### [Task]
Reproduce the records. Keep every word exact and include no images.

··· Data listing ···

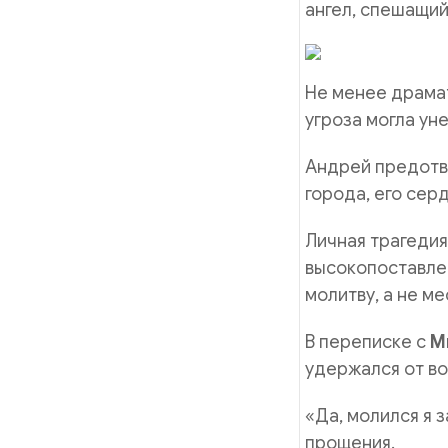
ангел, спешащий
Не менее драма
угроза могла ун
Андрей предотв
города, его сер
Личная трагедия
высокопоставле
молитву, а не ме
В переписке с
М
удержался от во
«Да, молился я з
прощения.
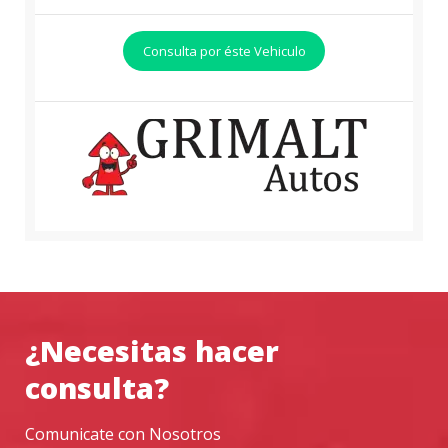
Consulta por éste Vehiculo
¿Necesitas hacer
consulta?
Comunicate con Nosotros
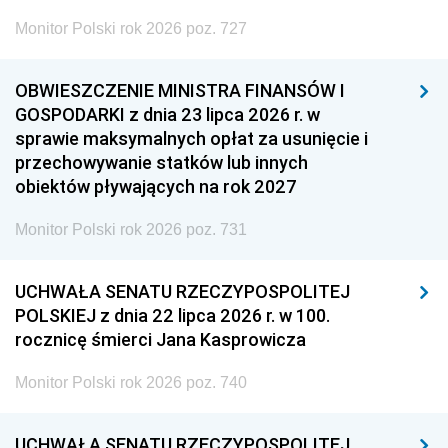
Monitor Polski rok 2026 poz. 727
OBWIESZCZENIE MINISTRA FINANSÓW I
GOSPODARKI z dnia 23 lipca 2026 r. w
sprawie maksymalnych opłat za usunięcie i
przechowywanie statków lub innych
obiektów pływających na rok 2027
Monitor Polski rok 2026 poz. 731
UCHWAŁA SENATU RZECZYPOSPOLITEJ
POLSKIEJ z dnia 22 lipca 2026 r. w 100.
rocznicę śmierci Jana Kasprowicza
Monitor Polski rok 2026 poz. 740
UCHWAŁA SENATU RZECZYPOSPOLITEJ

···

### [Response]
ангел, спешащий
Не менее драма
угроза могла ун
Андрей предотв
города, его сер
Личная трагедия
высокопоставле
молитву, а не ме
В переписке с
М
удержался от во
«Да, молился я з
прощения.
Consulta por éste Vehiculo
¿Necesitas hacer
consulta?
Comunicate con Nosotros
Monitor Polski rok 2026 poz. 727
OBWIESZCZENIE MINISTRA FINANSÓW I
GOSPODARKI z dnia 23 lipca 2026 r. w
sprawie maksymalnych opłat za usunięcie i
przechowywanie statków lub innych
obiektów pływających na rok 2027
Monitor Polski rok 2026 poz. 731
UCHWAŁA SENATU RZECZYPOSPOLITEJ
POLSKIEJ z dnia 22 lipca 2026 r. w 100.
rocznicę śmierci Jana Kasprowicza
Monitor Polski rok 2026 poz. 740
UCHWAŁA SENATU RZECZYPOSPOLITEJ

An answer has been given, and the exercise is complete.